On 28/06/11 15:15, Andrew Brunner wrote:
On Tue, Jun 28, 2011 at 9:00 AM, Henry Vermaak<henry.verm...@gmail.com>  wrote:
On 28/06/11 14:23, Andrew Brunner wrote:

There is no problem no need for volatile variables.  Compare and Swap
or Interlocked mechanisms will solve any problems.

Nope.  You still need to prevent the cpu from reordering instructions with
memory barriers.  I'm starting to sound like a broken record.  If you don't
understand this, use the threading primitives provided by your operating
system like everyone else.

Henry

You've got your list particiapants mixed up.  It was me who suggested
order is important (at least on the lazarus discussion).

No, I was talking to you.

And I am am 100% correct.  Interlocked / CAS happen in one shot.  They
don't need barriers.  They are protected.
I think you have my conversations mixed up.

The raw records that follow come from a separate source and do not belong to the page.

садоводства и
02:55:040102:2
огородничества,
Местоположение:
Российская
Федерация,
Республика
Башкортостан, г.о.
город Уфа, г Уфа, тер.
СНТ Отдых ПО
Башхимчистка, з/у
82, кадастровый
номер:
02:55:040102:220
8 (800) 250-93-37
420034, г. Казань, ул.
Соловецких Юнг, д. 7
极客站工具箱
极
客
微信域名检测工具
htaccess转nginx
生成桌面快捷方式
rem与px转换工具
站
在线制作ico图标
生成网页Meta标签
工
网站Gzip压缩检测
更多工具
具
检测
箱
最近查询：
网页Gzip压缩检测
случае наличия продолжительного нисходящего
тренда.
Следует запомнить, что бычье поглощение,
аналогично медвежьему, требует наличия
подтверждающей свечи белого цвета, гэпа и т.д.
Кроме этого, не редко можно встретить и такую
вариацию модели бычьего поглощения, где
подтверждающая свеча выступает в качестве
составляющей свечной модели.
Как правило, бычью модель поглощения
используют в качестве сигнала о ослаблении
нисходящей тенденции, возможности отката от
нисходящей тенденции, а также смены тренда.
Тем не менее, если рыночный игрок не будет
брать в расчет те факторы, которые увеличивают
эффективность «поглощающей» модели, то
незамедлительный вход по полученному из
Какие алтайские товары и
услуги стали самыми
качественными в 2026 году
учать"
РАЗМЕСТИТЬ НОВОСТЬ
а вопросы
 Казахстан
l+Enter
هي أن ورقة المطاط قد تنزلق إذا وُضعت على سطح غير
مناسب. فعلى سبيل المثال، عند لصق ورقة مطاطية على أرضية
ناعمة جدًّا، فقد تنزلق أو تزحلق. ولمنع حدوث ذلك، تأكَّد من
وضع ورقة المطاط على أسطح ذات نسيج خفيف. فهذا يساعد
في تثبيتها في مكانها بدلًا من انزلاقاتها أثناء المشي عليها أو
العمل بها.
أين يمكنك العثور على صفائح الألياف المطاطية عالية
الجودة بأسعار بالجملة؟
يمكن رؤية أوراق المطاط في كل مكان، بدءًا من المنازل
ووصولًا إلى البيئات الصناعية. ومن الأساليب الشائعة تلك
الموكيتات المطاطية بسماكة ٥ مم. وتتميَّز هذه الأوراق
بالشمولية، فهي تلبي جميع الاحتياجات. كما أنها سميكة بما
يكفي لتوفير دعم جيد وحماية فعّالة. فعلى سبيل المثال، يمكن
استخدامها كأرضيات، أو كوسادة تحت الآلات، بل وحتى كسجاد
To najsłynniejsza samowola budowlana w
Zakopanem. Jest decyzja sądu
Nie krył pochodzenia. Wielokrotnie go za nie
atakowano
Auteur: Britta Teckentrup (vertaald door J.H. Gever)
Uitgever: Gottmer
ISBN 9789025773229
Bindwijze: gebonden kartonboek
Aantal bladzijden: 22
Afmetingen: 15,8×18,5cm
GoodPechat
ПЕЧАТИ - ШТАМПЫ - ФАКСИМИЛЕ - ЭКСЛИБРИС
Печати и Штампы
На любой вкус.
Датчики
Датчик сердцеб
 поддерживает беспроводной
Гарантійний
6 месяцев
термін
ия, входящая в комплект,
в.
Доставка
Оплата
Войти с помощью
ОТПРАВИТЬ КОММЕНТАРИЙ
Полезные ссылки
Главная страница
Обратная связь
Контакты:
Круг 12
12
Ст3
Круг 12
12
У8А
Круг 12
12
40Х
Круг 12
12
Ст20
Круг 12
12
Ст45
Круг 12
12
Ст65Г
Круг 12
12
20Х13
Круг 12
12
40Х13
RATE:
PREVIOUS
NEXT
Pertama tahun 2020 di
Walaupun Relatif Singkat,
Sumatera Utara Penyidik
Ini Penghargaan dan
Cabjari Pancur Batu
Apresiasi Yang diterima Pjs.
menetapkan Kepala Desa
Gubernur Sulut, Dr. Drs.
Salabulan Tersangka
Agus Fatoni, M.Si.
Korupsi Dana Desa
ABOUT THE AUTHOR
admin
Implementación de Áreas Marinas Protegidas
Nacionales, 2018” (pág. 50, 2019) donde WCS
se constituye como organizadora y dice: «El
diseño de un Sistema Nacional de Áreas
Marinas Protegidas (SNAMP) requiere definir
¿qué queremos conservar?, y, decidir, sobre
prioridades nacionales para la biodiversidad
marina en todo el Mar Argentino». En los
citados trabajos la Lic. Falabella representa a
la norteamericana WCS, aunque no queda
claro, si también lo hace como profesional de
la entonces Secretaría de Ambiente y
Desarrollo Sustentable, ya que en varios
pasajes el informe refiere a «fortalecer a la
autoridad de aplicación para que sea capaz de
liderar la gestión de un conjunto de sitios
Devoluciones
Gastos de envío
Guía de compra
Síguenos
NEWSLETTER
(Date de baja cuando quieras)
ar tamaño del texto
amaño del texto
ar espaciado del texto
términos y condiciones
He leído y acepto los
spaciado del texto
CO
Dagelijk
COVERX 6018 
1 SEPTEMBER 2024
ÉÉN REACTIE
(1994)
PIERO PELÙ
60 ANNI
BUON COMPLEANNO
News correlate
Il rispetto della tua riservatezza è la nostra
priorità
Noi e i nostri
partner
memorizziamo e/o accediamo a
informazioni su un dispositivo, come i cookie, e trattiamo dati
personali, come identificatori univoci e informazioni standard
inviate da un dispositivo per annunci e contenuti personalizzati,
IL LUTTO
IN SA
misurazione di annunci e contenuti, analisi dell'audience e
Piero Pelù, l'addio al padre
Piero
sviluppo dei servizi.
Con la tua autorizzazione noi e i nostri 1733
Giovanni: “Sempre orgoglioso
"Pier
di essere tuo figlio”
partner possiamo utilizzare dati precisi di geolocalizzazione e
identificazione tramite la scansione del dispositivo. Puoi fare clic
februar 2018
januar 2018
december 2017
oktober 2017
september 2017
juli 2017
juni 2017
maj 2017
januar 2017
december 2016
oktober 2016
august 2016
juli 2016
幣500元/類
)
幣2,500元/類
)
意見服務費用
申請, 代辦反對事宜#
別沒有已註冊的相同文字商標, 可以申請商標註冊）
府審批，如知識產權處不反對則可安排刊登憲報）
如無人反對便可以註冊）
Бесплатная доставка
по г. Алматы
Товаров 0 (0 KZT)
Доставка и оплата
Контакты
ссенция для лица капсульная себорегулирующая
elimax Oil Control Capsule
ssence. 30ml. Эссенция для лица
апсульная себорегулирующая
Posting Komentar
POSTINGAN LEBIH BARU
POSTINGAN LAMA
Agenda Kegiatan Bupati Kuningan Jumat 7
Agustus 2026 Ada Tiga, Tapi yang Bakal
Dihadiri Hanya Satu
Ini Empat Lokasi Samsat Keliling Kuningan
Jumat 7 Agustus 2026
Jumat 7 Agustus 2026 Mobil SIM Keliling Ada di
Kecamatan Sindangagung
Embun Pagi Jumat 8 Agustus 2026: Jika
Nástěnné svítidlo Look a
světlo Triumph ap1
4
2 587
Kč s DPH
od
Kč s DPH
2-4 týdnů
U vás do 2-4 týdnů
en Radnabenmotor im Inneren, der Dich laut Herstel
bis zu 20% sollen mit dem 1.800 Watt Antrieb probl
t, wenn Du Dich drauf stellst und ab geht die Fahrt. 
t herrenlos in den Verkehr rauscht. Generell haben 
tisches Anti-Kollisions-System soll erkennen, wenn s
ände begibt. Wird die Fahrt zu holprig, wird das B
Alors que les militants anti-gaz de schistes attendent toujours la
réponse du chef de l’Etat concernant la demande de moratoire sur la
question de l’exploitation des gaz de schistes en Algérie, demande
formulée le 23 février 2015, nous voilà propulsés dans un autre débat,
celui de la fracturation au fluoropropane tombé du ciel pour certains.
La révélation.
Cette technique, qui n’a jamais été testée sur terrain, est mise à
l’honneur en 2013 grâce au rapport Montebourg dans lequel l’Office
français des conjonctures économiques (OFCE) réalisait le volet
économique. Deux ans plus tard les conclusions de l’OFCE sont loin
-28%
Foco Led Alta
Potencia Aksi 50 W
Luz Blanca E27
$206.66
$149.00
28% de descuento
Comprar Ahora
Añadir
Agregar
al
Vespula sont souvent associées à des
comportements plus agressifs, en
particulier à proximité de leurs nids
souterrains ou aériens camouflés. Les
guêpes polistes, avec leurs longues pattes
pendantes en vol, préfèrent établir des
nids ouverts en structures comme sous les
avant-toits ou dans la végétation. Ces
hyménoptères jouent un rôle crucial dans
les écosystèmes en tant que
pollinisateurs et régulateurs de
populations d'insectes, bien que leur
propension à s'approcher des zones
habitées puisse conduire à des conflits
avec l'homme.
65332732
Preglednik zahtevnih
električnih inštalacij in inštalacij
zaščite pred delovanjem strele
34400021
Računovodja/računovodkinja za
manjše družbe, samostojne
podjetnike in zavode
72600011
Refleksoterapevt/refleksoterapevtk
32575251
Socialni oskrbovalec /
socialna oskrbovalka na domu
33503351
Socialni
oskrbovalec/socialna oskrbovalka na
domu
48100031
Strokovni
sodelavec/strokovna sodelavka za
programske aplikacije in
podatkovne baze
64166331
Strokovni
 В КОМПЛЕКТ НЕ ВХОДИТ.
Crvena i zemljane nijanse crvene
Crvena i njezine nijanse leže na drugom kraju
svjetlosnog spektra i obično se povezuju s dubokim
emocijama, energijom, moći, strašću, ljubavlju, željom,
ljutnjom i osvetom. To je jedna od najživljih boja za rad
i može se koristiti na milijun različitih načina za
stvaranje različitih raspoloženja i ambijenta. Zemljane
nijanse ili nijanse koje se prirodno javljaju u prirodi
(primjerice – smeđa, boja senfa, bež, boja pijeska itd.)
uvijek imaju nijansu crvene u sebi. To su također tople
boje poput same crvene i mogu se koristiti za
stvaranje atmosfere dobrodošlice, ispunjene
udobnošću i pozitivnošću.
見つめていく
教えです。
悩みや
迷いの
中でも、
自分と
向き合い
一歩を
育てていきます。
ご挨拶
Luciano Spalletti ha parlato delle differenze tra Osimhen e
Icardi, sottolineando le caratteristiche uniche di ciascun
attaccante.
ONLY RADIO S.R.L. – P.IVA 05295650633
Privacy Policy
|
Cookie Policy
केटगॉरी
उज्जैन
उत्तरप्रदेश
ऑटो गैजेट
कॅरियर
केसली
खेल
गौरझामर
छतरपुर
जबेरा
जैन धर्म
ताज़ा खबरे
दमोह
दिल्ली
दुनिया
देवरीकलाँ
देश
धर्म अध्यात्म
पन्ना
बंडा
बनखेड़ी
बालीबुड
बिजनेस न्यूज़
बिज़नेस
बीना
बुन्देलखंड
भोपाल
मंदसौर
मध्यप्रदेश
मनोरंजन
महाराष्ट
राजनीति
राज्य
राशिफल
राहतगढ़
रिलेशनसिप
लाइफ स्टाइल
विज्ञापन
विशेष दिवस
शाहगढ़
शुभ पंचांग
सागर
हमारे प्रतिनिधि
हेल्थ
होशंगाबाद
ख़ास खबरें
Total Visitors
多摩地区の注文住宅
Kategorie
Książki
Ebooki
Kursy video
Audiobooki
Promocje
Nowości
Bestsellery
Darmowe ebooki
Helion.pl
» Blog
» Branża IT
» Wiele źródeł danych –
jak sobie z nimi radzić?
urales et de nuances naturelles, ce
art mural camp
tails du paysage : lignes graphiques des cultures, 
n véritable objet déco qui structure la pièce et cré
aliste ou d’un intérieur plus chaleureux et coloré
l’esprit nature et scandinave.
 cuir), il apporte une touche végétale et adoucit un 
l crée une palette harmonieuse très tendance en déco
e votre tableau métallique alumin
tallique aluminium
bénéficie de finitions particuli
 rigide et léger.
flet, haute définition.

The reason for my comment is that I get the idea that you think you can only use atomic operations to implement thread safe code. Please correct me if I'm misunderstanding you.

If this is the case, you are mistaken. Your code then probably only works on x86 and amd64 (with some luck), since on those architectures atomic instructions aren't reordered with loads or stores. In fact, x86 and amd64 _only_ reorders stores after loads. Architectures like later ARM/POWER can reorder _anything_ for you, including atomic operations. You will need memory barriers in addition to atomic instructions, even on x86/amd64 in all but the simplest cases.

This is basically what pthread_mutex and windows critical sections already do for you (spinlock + barrier). If they're not working for you, you are using them incorrectly.